Micron Technology (MU) shares surged roughly 14% on Tuesday after UBS analyst Timothy Arcuri more than tripled his price target to $1,625 from $535, the highest on Wall Street. The massive upgrade propelled Micron’s market cap toward $846.93 billion and intensified expectations that the memory chipmaker will soon enter the exclusive $1 trillion club.
Arcuri’s bullish call goes beyond simple AI demand. He highlights a structural shift toward long‑term supply agreements across the DRAM industry. Up to 30% of DDR volumes are set to be locked in under three‑ to five‑year contracts at pricing slightly below current levels, with fixed volume commitments and partially fixed pricing. Hyperscalers, he notes, have already secured 60–70% of server DDR5 volumes through these enhanced deals, giving Micron guaranteed offtake on its highest‑value products.

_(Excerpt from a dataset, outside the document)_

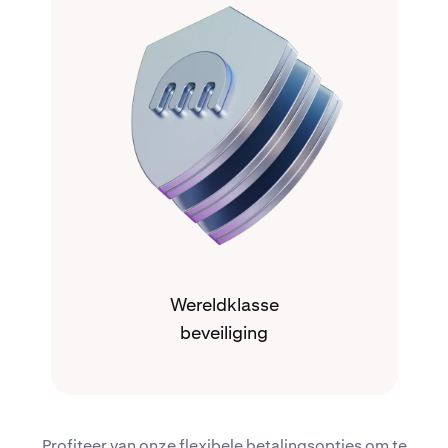
Wereldklasse
beveiliging
Profiteer van onze flexibele betalingsopties om te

“There’s no reason Micron should trade much differently from Nvidia on a price‑to‑earnings basis,” UBS wrote, pointing to the smoothing effect of these agreements on once‑notorious earnings swings. Currently, MU trades at just 8.42 times forward earnings, far below the S&P 500 (21.1x) and Nasdaq 100 (24.66x).

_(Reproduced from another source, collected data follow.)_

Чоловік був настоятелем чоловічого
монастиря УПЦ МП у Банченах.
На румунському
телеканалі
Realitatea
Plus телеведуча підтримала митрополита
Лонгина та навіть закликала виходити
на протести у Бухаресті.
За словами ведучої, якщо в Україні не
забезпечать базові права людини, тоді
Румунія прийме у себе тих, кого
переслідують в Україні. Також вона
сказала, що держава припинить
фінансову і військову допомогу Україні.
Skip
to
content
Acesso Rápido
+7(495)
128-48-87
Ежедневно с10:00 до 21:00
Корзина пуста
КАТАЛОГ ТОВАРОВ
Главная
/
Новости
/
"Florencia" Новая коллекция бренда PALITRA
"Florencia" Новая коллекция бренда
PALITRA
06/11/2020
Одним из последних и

UBS dramatically raised EPS estimates to $155, $167, and $117 for calendar years 2027, 2028, and 2029, respectively. It expects Micron to generate over $400 billion in free cash flow across those three years and sees EPS staying “comfortably above $100” even in a moderate 2029 downcycle. The $1,625 target is based on about 15 times next‑twelve‑months earnings.
Separate valuation metrics also underscore how cheap Micron still appears. With a forward P/E of 12.8 (industry average 25), a PEG ratio of just 0.09, and a rule‑of‑40 multiple of 126% (well above the 40% threshold for undervaluation), the stock’s fundamentals point to significant room to run. Fiscal Q2 revenue hit $23.8 billion, up from $8 billion a year earlier, with gross margins of 74.4% and net income of $13.78 billion. Analysts see full‑year revenue rocketing 193% to $109 billion and $172 billion next year.
From a technical perspective, MU is in a powerful uptrend after rallying 155% this year. The stock, trading around $750, is just below the year‑to‑date high of $818. A break above that resistance could send it toward the $900 level, which would push its market cap beyond $1 trillion. However, a drop below $650 would invalidate the bullish outlook.
Separately, Mizuho reiterated its Outperform rating and $800 price target, calling MU a Top Pick. Analyst Vijay Rakesh said “memory remains the AI backbone, with demand outstripping supply through 2026‑27,” adding there is “no clear line of sight on when the supply‑demand imbalance could end.”